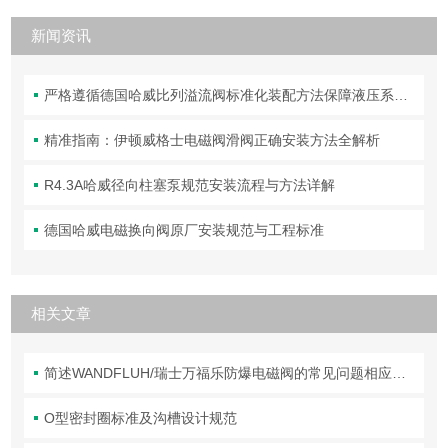
新闻资讯
严格遵循德国哈威比列溢流阀标准化装配方法保障液压系统压力调控精准可靠
精准指南：伊顿威格士电磁阀滑阀正确安装方法全解析
R4.3A哈威径向柱塞泵规范安装流程与方法详解
德国哈威电磁换向阀原厂安装规范与工程标准
相关文章
简述WANDFLUH/瑞士万福乐防爆电磁阀的常见问题相应解决方法
O型密封圈标准及沟槽设计规范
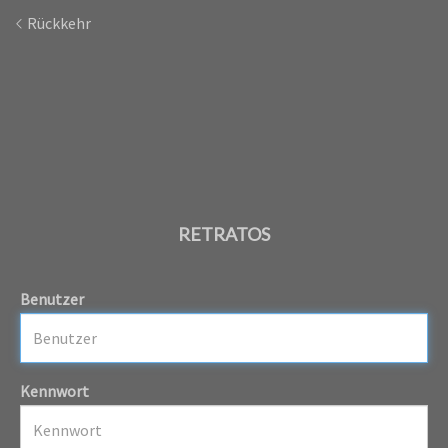
Rückkehr
RETRATOS
Benutzer
Kennwort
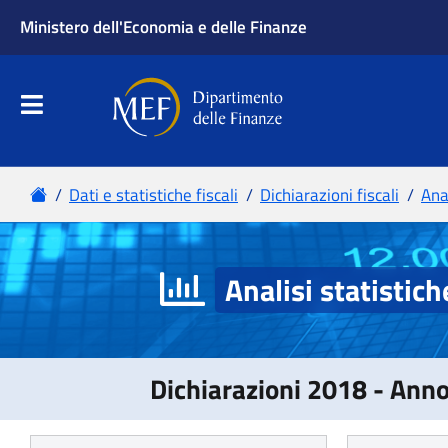
Analisi statistich
Dichiarazioni 2018 - Ann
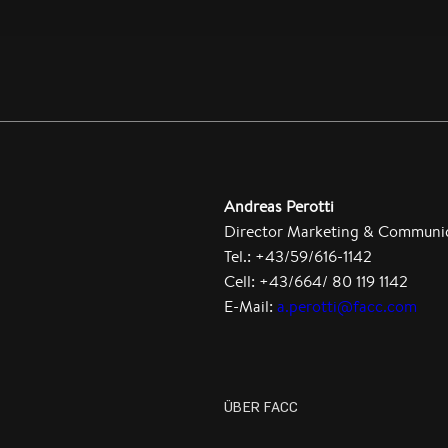
Andreas Perotti
Director Marketing & Communi
Tel.: +43/59/616-1142
Cell: +43/664/ 80 119 1142
E-Mail:
a.perotti@facc.com
ÜBER FACC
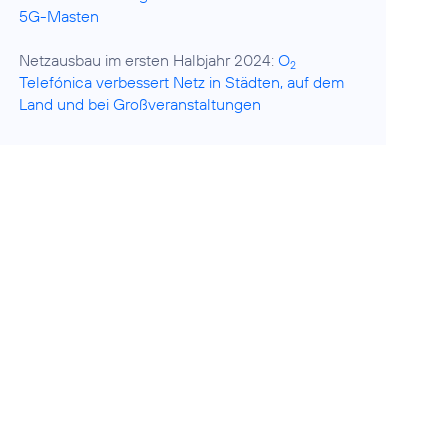
5G-Masten
Netzausbau im ersten Halbjahr 2024:
O
2
Telefónica verbessert Netz in Städten, auf dem
Land und bei Großveranstaltungen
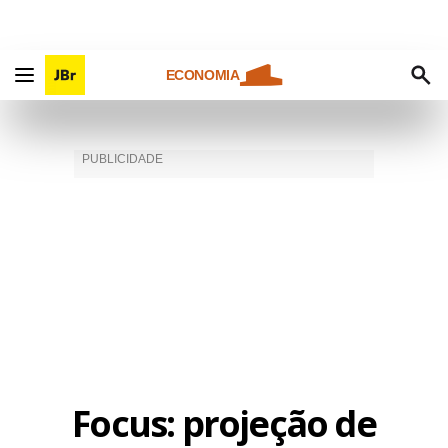
ECONOMIA
Focus: projeção de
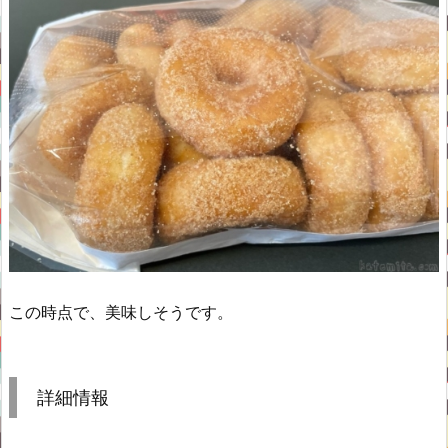
この時点で、美味しそうです。
詳細情報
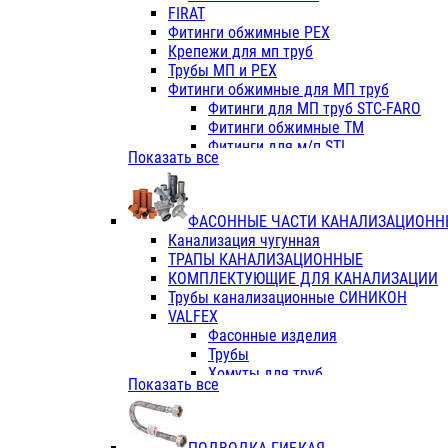
Фитинги ПП белые
FIRAT
Фитинги ПП белые
Фитинги обжимные PEX
Фитинги ППс металл.белые
Крепежи для мп труб
VALFEX
Трубы МП и PEX
Трубы PE-RT
Фитинги обжимные для МП труб
Трубы ПП водопровод белые
Фитинги для МП труб STC-FARO
Трубы ПП водопровод серые
Фитинги обжимные ТМ
Трубы армированные стекловолок
Фитинги для м/п STI
Показать все
Трубы армированные стекловолок
Фитинги для МП труб TITAN
Фитинги ПП серые
Фитинги для МП труб JIF
Краны
VALTEC
Фитинги с металл. серые
ФАСОННЫЕ ЧАСТИ КАНАЛИЗАЦИОНН
TK
Фитинги ПП (серые)
Канализация чугунная
VALFEX
Фитинги ПП белые
ТРАПЫ КАНАЛИЗАЦИОННЫЕ
Краны
КОМПЛЕКТУЮЩИЕ ДЛЯ КАНАЛИЗАЦИИ
Фитинги ПП (белые)
Трубы канализационные СИНИКОН
Фитинги ПП с металлом бел
VALFEX
ПК КОНТУР
Фасонные изделия
Краны полипропиленовые
Трубы
Трубы полипропиленивые
Хомуты для труб
Показать все
Труба PPR PN20
ПВХ (стройполимер)
Труба PPR-AL-PPR PN25(цент
Трубы
Труба PPR-GF-PPR PN25(арми
Фасонные изделия
Фитинги полипропиленовые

■ **Exercise description**: Count every line in the data that contains the word "Труба", then give that count and nothing else.

■ **Response to the task**: 3